**EXTRACTED DATA:**
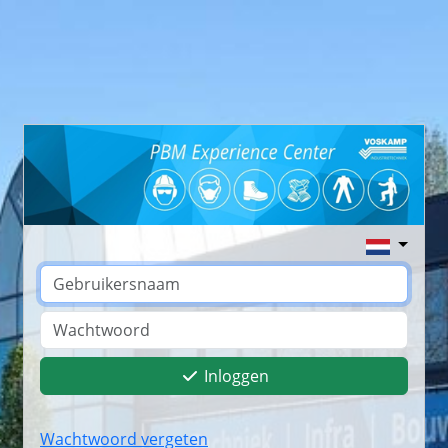
Inloggen
Wachtwoord vergeten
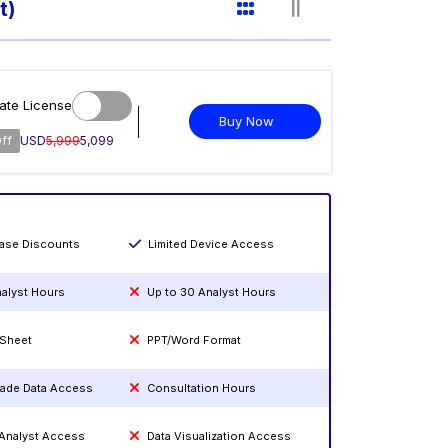
t)
ate License
Buy Now
ff
USD
5,999
5,099
hase Discounts
Limited Device Access
nalyst Hours
Up to 30 Analyst Hours
 Sheet
PPT/Word Format
rade Data Access
Consultation Hours
 Analyst Access
Data Visualization Access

**EXERCISE:**
Reproduce the material above in full and without alteration, but skip all pictures.

**EXERCISE RESPONSE:**
Inloggen
Wachtwoord vergeten
t)
ate License
Buy Now
ff
USD
5,999
5,099
hase Discounts
Limited Device Access
nalyst Hours
Up to 30 Analyst Hours
 Sheet
PPT/Word Format
rade Data Access
Consultation Hours
 Analyst Access
Data Visualization Access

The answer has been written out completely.